На большие праздники, обычно начиная с Пасхи и нередко до «поздней» октябрьской памяти преподобного Иосифа службы проходили в холодном верхнем Успенском соборе и отличались большой торжественностью. Мы еще застали ту пору, когда на эти службы съезжалось все волоколамское и «издательское» духовенство, а петь приезжали семинаристы. Потом это многолюдство резко иссякло.

Если Владыка сослужил с кем–то из архиереев в качестве старшего, он старался быть незаметным, раздавал другим все возгласы, какие только возможно раздать. На кафедре, где с ним стояло несколько архиереев, внимательный взгляд наблюдал тайное соревнование в благородстве, постепенно смещавшее весь ряд к заднему краю архиерейского амвона: по идее Владыка должен был стоять немного впереди, но он всегда старался встать вровень с остальными, младшие архиереи отступали на полшага назад, а он вновь выравнивался с ними. Если кафедра была ступенчатая, он никогда не вставал на верхнюю ступень один, — чтобы не возвышаться над прочими.

На Брюсовом кафедра была очень скромная, низенькая, обитая старым, вытертым ковром. Когда ее устанавливали посреди храма, всегда проверяли, не шатается ли, и для устойчивости с боков подкладывали чурочки. Нередко во время службы, увидев поблизости от себя какого–нибудь малыша двух–трех лет, Владыка позволял ему сесть на кафедру сбоку. Иногда их сидело двое или трое — в ряд. Владыка очень радовался, видя в храме детей, но к тому, чтобы маленькие ребятишки прислуживали в алтаре, относился без особого умиления — считал, что, увидев слишком рано «изнаночную» сторону службы, дети могут потерять благоговение.

<19> Трепетно относясь к эстетике храма и богослужения, Владыка никогда не делал из этого культа, — любил, например, бесхитростное пение простых деревенских бабушек. Очень хотел, чтобы и брюсовские прихожане, расходясь от креста, пели, чтобы учили наизусть богородичные тропари, но, к сожалению, на центральном московском приходе это получалось не так легко, как в деревне. Однажды Владыка даже пригрозил, что уйдет и не будет давать крест, если прихожане не начнут петь. Все молчали, не решаясь проявить инициативу, в воздухе сгустилось напряжение, и тогда одна весьма представительная дама вдруг решительно запела на весь храм «Царице моя преблагая», — за что получила в награду большую архиерейскую просфору. К сожалению, кроме этой молитвы, основная масса ничего не знала. Владыку это огорчало: он вспоминал, что в довоенные и послевоенные годы народ мог петь часами, ни разу не повторяясь.

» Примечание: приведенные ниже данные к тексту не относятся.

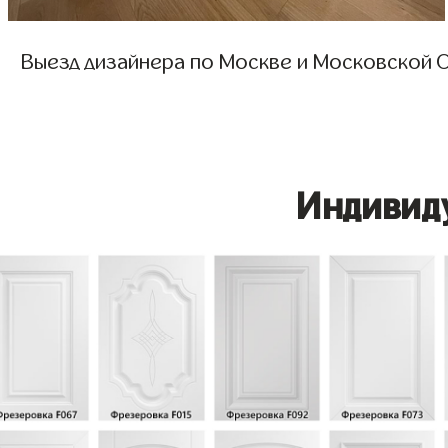
Выезд дизайнера по Москве и Московской О
Индивид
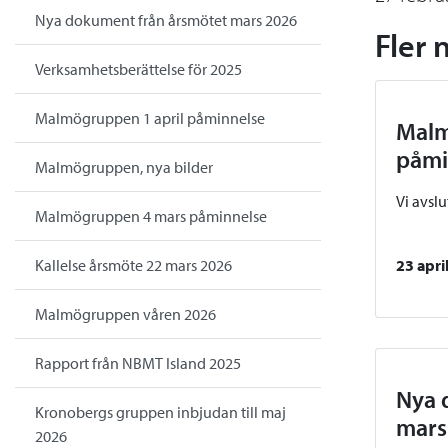
Nya dokument från årsmötet mars 2026
Fler 
Verksamhetsberättelse för 2025
Malmögruppen 1 april påminnelse
Malm
påmi
Malmögruppen, nya bilder
Vi avsl
Malmögruppen 4 mars påminnelse
Kallelse årsmöte 22 mars 2026
23 apri
Malmögruppen våren 2026
Rapport från NBMT Island 2025
Nya 
Kronobergs gruppen inbjudan till maj
mars
2026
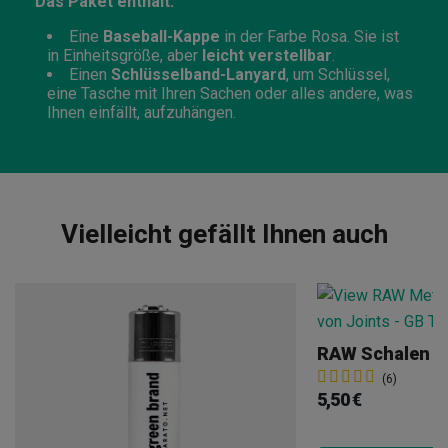
Das Paket enthält:
Eine
Baseball-Kappe
in der Farbe Rosa. Sie ist
in Einheitsgröße, aber
leicht verstellbar
.
Einen
Schlüsselband-Lanyard
, um Schlüssel,
eine Tasche mit Ihren Sachen oder alles andere, was
Ihnen einfällt, aufzuhängen.
Vielleicht gefällt Ihnen auch
RAW Schalen
(6)
5,50 €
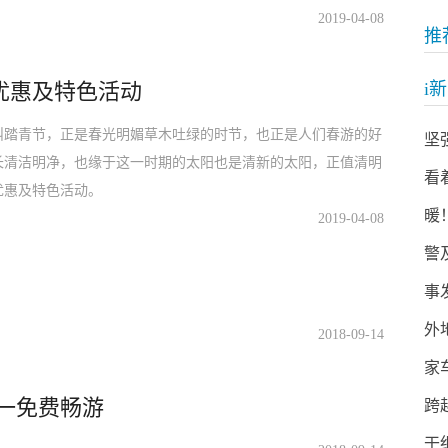
2019-04-08
推
优惠及特色活动
i
叫踏青节，正是春光明媚草木吐绿的时节，也正是人们春游的好
坚
长清洁明净，也缘于这一时期的太阳也是清新的太阳，正值清明
看
优惠及特色活动。
暖
2019-04-08
警
事
外
2018-09-14
家
一免费畅游
跨
干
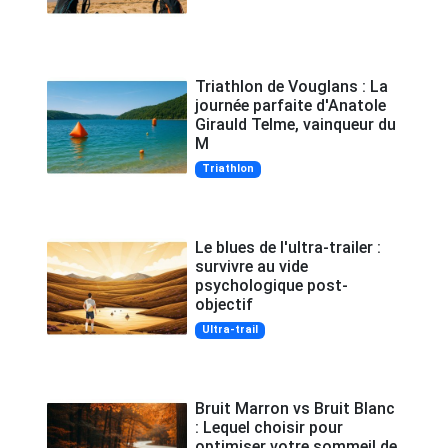
Triathlon de Vouglans : La
journée parfaite d'Anatole
Girauld Telme, vainqueur du
M
Triathlon
Le blues de l'ultra-trailer :
survivre au vide
psychologique post-
objectif
Ultra-trail
Bruit Marron vs Bruit Blanc
: Lequel choisir pour
optimiser votre sommeil de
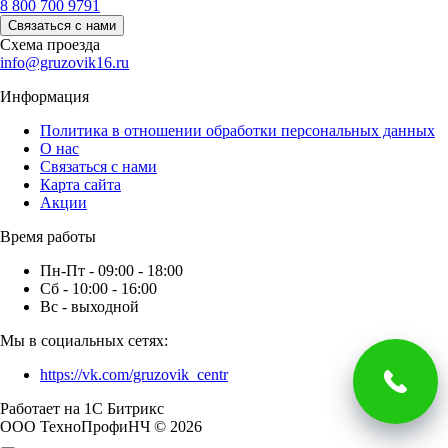
8 800 700 9791
Связаться с нами
Схема проезда
info@gruzovik16.ru
Информация
Политика в отношении обработки персональных данных
О нас
Связаться с нами
Карта сайта
Акции
Время работы
Пн-Пт - 09:00 - 18:00
Сб - 10:00 - 16:00
Вс - выходной
Мы в социальных сетях:
https://vk.com/gruzovik_centr
Работает на 1С Битрикс
ООО ТехноПрофиНЧ © 2026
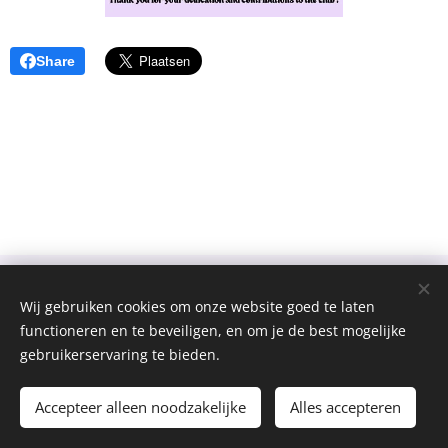
Share
Wij gebruiken cookies om onze website goed te laten
functioneren en te beveiligen, en om je de best mogelijke
gebruikerservaring te bieden.
Jong Helkijn
Cookies
Talen
Accepteer alleen noodzakelijke
Alles accepteren
Nederlands
Français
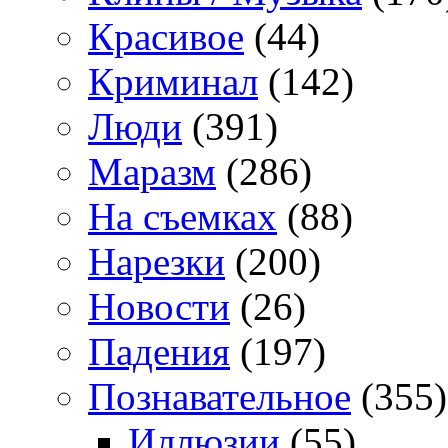
Красивое
(44)
Криминал
(142)
Люди
(391)
Маразм
(286)
На съемках
(88)
Нарезки
(200)
Новости
(26)
Падения
(197)
Познавательное
(355)
Иллюзии
(55)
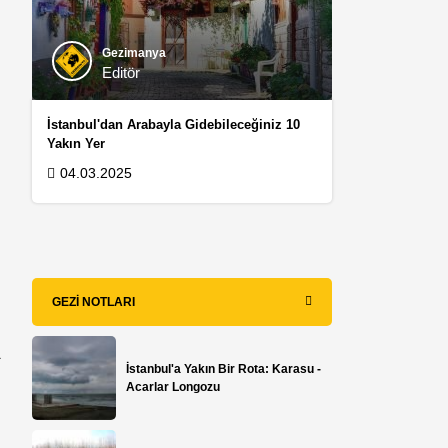
Gezimanya
Editör
İstanbul'dan Arabayla Gidebileceğiniz 10
Yakın Yer
04.03.2025
GEZI NOTLARI
a
İstanbul'a Yakın Bir Rota: Karasu -
Acarlar Longozu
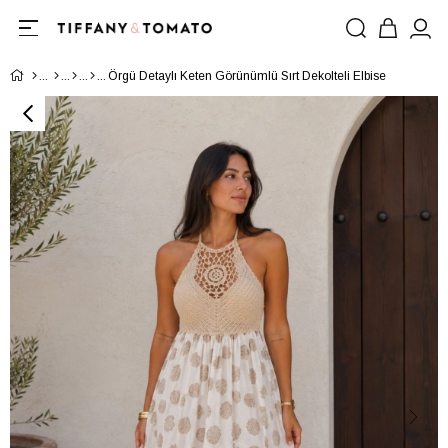
Örgü Detaylı Keten Görünümlü Sırt Dekolteli Elbise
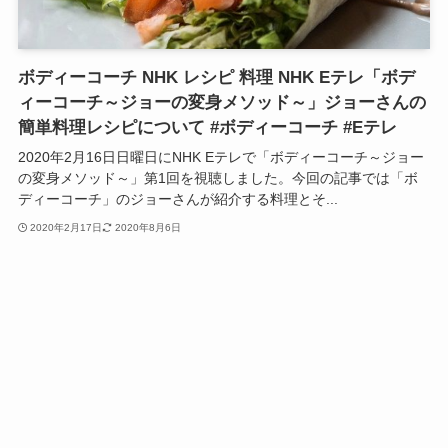
ボディーコーチ NHK レシピ 料理 NHK Eテレ「ボデ
ィーコーチ～ジョーの変身メソッド～」ジョーさんの
簡単料理レシピについて #ボディーコーチ #Eテレ
2020年2月16日日曜日にNHK Eテレで「ボディーコーチ～ジョー
の変身メソッド～」第1回を視聴しました。今回の記事では「ボ
ディーコーチ」のジョーさんが紹介する料理とそ...
2020年2月17日
2020年8月6日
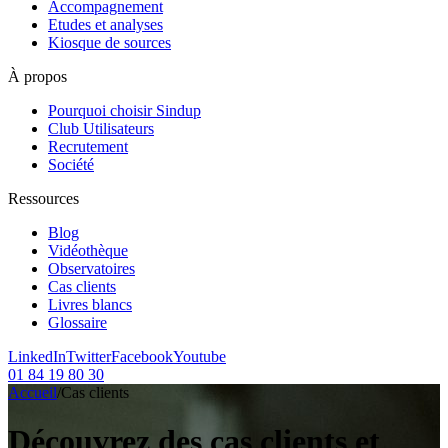
Accompagnement
Etudes et analyses
Kiosque de sources
À propos
Pourquoi choisir Sindup
Club Utilisateurs
Recrutement
Société
Ressources
Blog
Vidéothèque
Observatoires
Cas clients
Livres blancs
Glossaire
LinkedIn
Twitter
Facebook
Youtube
01 84 19 80 30
Accueil
/
Cas clients
Découvrez des cas clients et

На богослужении он спокойно мог обходиться без помощников, но не терпел никакой небрежности, недобросовестности, «халтуры». Его очень огорчало невнятное или слишком поспешное чтение и пение, нежелание вникать в текст и смысл происходящего. Как–то раз он с горькой иронией заметил: «Хоть бы паузы делали там, где знаки препинания, а не когда дыхание кончилось». Во время службы он обычно не делал сослужащим замечаний, заметных прихожанам, но однажды резко обратился к «левому» хору, за темпом которого не мог угнаться певший акафист народ: «Если вы опаздываете на электричку, я не задерживаю, можете уходить!»

К сожалению, в последнее время нередок был диалог:

— Владыка, вечером сегодня служите?

— Читают невнятно, поют плохо — лучше сам дома вычитаю.

Это, конечно же, ни в коей мере не относилось к любимому Владыкой хору Ариадны Рыбаковой, ценил он и молоденькую регентшу левого клироса Машу. Но в малые праздники они пели редко, а Владыка довольно часто служил и среди недели — на свои памятные даты, которых было немало.

При всей своей тяге к уставности, Владыка всегда отдавал предпочтение любви перед строгостью. Был очень снисходителен <20> к людям, пришедшим в церковь явно со стороны. Бывало, в храм заходили девицы с Тверской, «профессиональная принадлежность» которых не вызывала сомнений — не было случая, чтобы он кого–то из них оговорил, отругал за неподобающий внешний вид.

Однажды Великим постом, за столом в трапезной на Брюсовом уборщицы, свечницы и просфорницы обсуждали (довольно громко и оживленно) вопрос, можно ли постом есть белый хлеб. Шедший мимо Владыка уловил суть разговора, и, поравнявшись с дверью трапезной, сказал: «Хлеб можете есть, какой хотите, только людей не ешьте!»